**DIRECTIONS**
Nothing but the lines below from the one with "καλοκαιριού να επιφυλάσσει για" through the one with "एं कक्षा 9 के" should be output, each exactly as given, and no pictures.

**EXTRACTED MATERIAL**
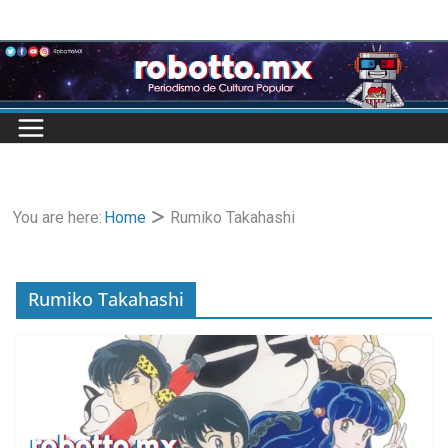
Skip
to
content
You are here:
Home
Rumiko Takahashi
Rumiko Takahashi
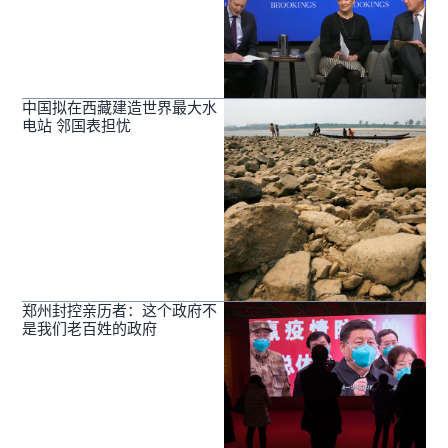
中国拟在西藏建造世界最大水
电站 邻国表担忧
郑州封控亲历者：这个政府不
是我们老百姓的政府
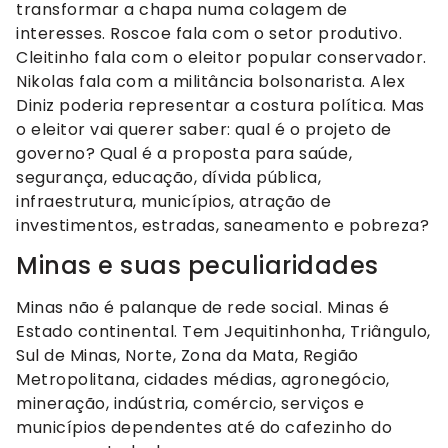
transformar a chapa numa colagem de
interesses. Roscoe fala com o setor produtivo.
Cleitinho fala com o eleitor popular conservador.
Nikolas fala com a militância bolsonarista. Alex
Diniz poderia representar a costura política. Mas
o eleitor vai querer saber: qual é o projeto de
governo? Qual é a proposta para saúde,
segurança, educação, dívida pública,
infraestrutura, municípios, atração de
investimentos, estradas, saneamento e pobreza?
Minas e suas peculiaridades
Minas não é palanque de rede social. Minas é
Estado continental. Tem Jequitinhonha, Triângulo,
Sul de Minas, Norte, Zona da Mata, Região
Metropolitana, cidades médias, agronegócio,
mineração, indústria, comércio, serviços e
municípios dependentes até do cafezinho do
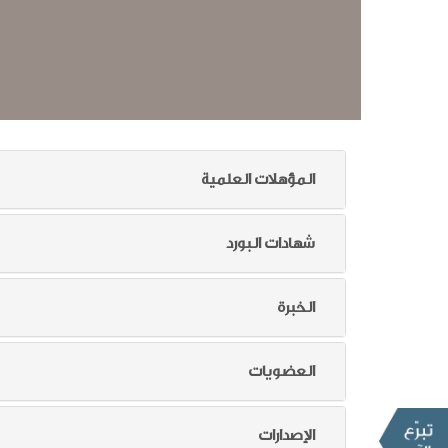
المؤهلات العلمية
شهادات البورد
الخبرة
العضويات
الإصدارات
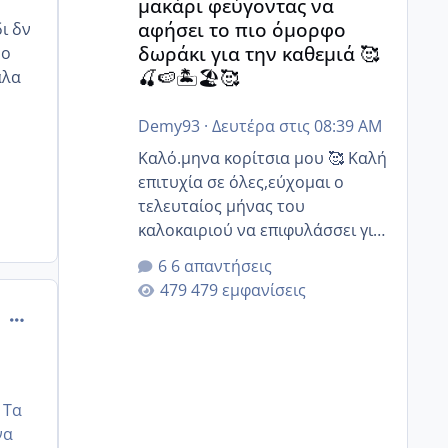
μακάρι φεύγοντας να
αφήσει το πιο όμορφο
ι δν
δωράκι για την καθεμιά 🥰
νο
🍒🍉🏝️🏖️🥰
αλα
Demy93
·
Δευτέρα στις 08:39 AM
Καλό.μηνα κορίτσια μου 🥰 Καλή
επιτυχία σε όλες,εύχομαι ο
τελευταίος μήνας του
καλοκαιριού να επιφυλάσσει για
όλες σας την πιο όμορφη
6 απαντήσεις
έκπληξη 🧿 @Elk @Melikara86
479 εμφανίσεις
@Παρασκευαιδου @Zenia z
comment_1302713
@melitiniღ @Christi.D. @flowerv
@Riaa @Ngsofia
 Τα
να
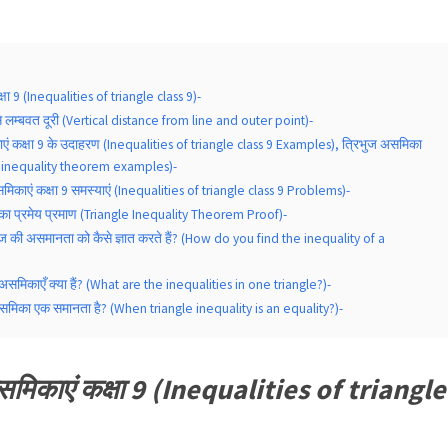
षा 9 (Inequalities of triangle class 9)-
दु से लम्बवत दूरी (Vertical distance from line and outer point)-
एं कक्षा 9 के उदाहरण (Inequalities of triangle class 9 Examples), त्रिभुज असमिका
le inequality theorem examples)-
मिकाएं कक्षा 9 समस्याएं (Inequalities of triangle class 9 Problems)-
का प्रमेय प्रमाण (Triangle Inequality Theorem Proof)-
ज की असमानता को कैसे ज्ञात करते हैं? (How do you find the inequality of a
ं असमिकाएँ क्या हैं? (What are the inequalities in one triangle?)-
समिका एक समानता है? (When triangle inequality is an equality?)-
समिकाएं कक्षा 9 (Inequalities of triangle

**ANSWER TO THIS TASK**
καλοκαιριού να επιφυλάσσει για
όλες σας την πιο όμορφη
6 απαντήσεις
έκπληξη 🧿 @Elk @Melikara86
479 εμφανίσεις
@Παρασκευαιδου @Zenia z
comment_1302713
@melitiniღ @Christi.D. @flowerv
@Riaa @Ngsofia
 Τα
να
षा 9 (Inequalities of triangle class 9)-
दु से लम्बवत दूरी (Vertical distance from line and outer point)-
एं कक्षा 9 के उदाहरण (Inequalities of triangle class 9 Examples), त्रिभुज असमिका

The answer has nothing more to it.